Saved data entries
==================================================

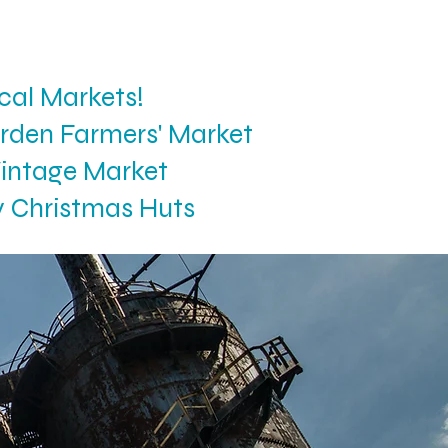
cal Markets!
rden Farmers' Market
intage Market
y Christmas Huts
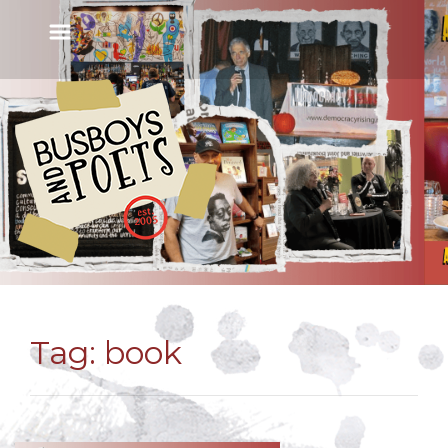
Tag:
book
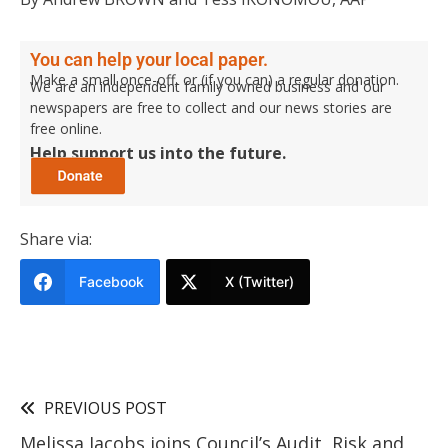
You can help your local paper.
Make a small once-off, or (if you can) a regular donation.
We are an independent family owned business and our
newspapers are free to collect and our news stories are
free online.
Help support us into the future.
Share via:
Facebook
X (Twitter)
PREVIOUS POST
Melissa Jacobs joins Council’s Audit, Risk and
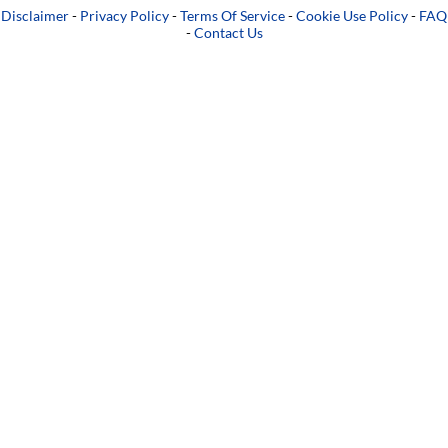
Disclaimer
-
Privacy Policy
-
Terms Of Service
-
Cookie Use Policy
-
FAQ
-
Contact Us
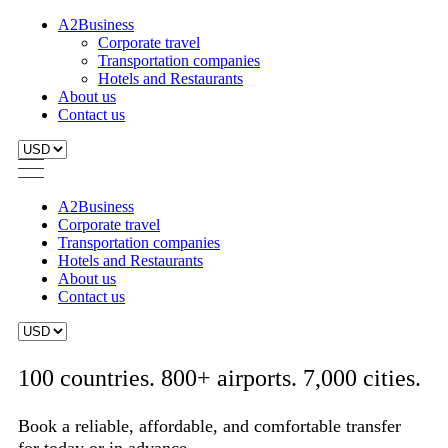
A2Business
Corporate travel
Transportation companies
Hotels and Restaurants
About us
Contact us
A2Business
Corporate travel
Transportation companies
Hotels and Restaurants
About us
Contact us
100 countries. 800+ airports. 7,000 cities.
Book a reliable, affordable, and comfortable transfer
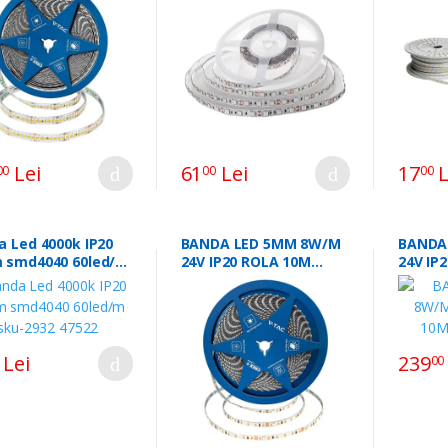
SKU-212122.40963
23733 
Lei
61
Lei
17
L
00
00
00
a Led 4000k IP20
BANDA LED 5MM 8W/M
BANDA
 smd4040 60led/m
24V IP20 ROLA 10M
24V IP
2932 47522
3000K CIP CREE
CIP CR
Lei
239
00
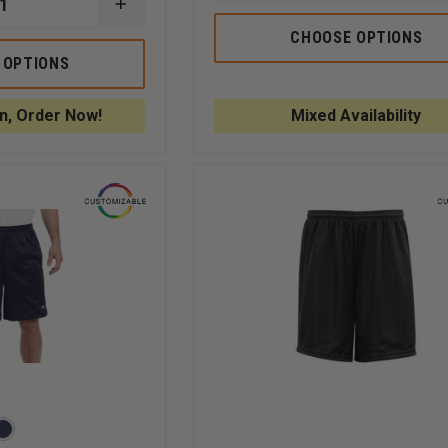
QUANTITY
INCREASE
OF
QUANTITY
5.11
CHOOSE OPTIONS
OF
RIDGE
CHAMPION
 OPTIONS
SHORT
COTTON
GYM
SHORTS
n, Order Now!
Mixed Availability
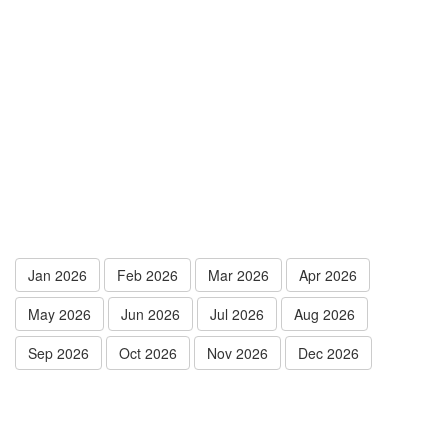
Jan 2026
Feb 2026
Mar 2026
Apr 2026
May 2026
Jun 2026
Jul 2026
Aug 2026
Sep 2026
Oct 2026
Nov 2026
Dec 2026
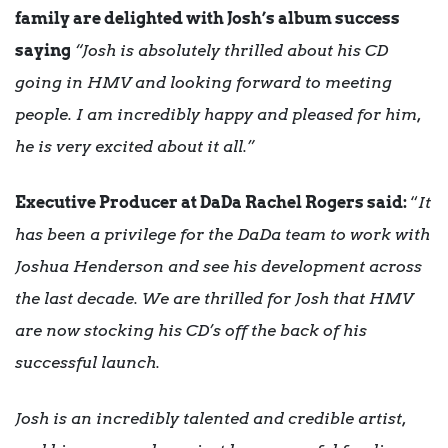
family are delighted with Josh’s album success
saying
“Josh is absolutely thrilled about his CD
going in HMV and looking forward to meeting
people. I am incredibly happy and pleased for him,
he is very excited about it all.”
Executive Producer at DaDa Rachel Rogers said:
“
It
has been a privilege for the DaDa team to work with
Joshua Henderson and see his development across
the last decade. We are thrilled for Josh that HMV
are now stocking his CD’s off the back of his
successful launch.
Josh is an incredibly talented and credible artist,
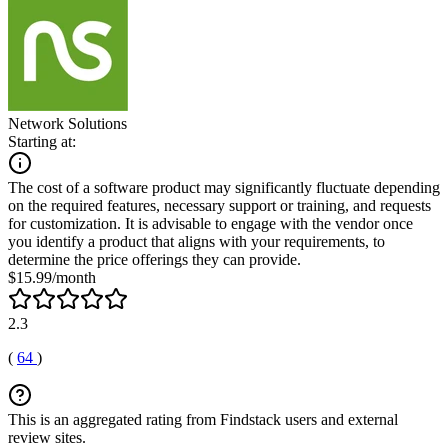
Network Solutions
Starting at:
The cost of a software product may significantly fluctuate depending
on the required features, necessary support or training, and requests
for customization. It is advisable to engage with the vendor once
you identify a product that aligns with your requirements, to
determine the price offerings they can provide.
$15.99/month
2.3
(
64
)
This is an aggregated rating from Findstack users and external
review sites.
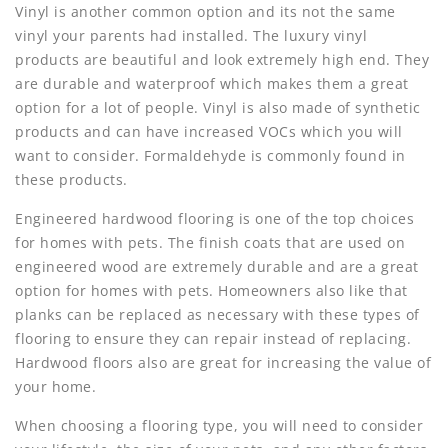
Vinyl is another common option and its not the same
vinyl your parents had installed. The luxury vinyl
products are beautiful and look extremely high end. They
are durable and waterproof which makes them a great
option for a lot of people. Vinyl is also made of synthetic
products and can have increased VOCs which you will
want to consider. Formaldehyde is commonly found in
these products.
Engineered hardwood flooring is one of the top choices
for homes with pets. The finish coats that are used on
engineered wood are extremely durable and are a great
option for homes with pets. Homeowners also like that
planks can be replaced as necessary with these types of
flooring to ensure they can repair instead of replacing.
Hardwood floors also are great for increasing the value of
your home.
When choosing a flooring type, you will need to consider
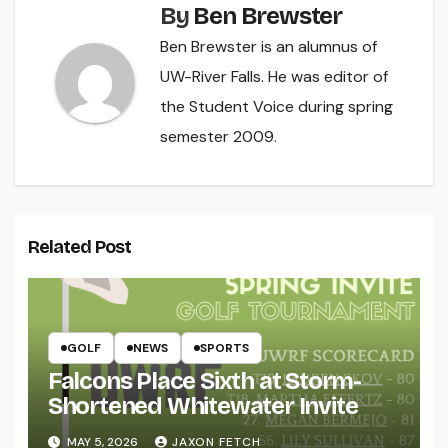
By
Ben Brewster
Ben Brewster is an alumnus of
UW-River Falls. He was editor of
the Student Voice during spring
semester 2009.
Related Post
GOLF
NEWS
SPORTS
Falcons Place Sixth at Storm-
Shortened Whitewater Invite
MAY 5, 2026
JAXON FETCH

==================================================

Return each record above as it stands. Pictures stay out.

» THE ANSWER:
cal Markets!
rden Farmers' Market
intage Market
y Christmas Huts
Tag:
book
You can help your local paper.
Make a small once-off, or (if you can) a regular donation.
We are an independent family owned business and our
newspapers are free to collect and our news stories are
free online.
Help support us into the future.
Share via:
Facebook
X (Twitter)
PREVIOUS POST
Melissa Jacobs joins Council’s Audit, Risk and
Disclaimer
-
Privacy Policy
-
Terms Of Service
-
Cookie Use Policy
-
FAQ
-
Contact Us
A2Business
Corporate travel
Transportation companies
Hotels and Restaurants
About us
Contact us
A2Business
Corporate travel
Transportation companies
Hotels and Restaurants
About us
Contact us
100 countries. 800+ airports. 7,000 cities.
Book a reliable, affordable, and comfortable transfer
SKU-212122.40963
23733 
Lei
61
Lei
17
L
00
00
00
a Led 4000k IP20
BANDA LED 5MM 8W/M
BANDA
 smd4040 60led/m
24V IP20 ROLA 10M
24V IP
2932 47522
3000K CIP CREE
CIP CR
Lei
239
00
QUANTITY
INCREASE
OF
QUANTITY
5.11
CHOOSE OPTIONS
OF
RIDGE
CHAMPION
 OPTIONS
SHORT
COTTON
GYM
SHORTS
n, Order Now!
Mixed Availability
Jan 2026
Feb 2026
Mar 2026
Apr 2026
May 2026
Jun 2026
Jul 2026
Aug 2026
Sep 2026
Oct 2026
Nov 2026
Dec 2026
family are delighted with Josh’s album success
saying
“Josh is absolutely thrilled about his CD
going in HMV and looking forward to meeting
people. I am incredibly happy and pleased for him,
he is very excited about it all.”
Executive Producer at DaDa Rachel Rogers said:
“
It
has been a privilege for the DaDa team to work with
Joshua Henderson and see his development across
the last decade. We are thrilled for Josh that HMV
are now stocking his CD’s off the back of his
successful launch.
Josh is an incredibly talented and credible artist,
Network Solutions
Starting at:
The cost of a software product may significantly fluctuate depending
on the required features, necessary support or training, and requests
for customization. It is advisable to engage with the vendor once
you identify a product that aligns with your requirements, to
determine the price offerings they can provide.
$15.99/month
2.3
(
64
)
This is an aggregated rating from Findstack users and external
review sites.
Vinyl is another common option and its not the same
vinyl your parents had installed. The luxury vinyl
products are beautiful and look extremely high end. They
are durable and waterproof which makes them a great
option for a lot of people. Vinyl is also made of synthetic
products and can have increased VOCs which you will
want to consider. Formaldehyde is commonly found in
these products.
Engineered hardwood flooring is one of the top choices
for homes with pets. The finish coats that are used on
engineered wood are extremely durable and are a great
option for homes with pets. Homeowners also like that
planks can be replaced as necessary with these types of
flooring to ensure they can repair instead of replacing.
Hardwood floors also are great for increasing the value of
your home.
When choosing a flooring type, you will need to consider
By
Ben Brewster
Ben Brewster is an alumnus of
UW-River Falls. He was editor of
the Student Voice during spring
semester 2009.
Related Post
GOLF
NEWS
SPORTS
Falcons Place Sixth at Storm-
Shortened Whitewater Invite
MAY 5, 2026
JAXON FETCH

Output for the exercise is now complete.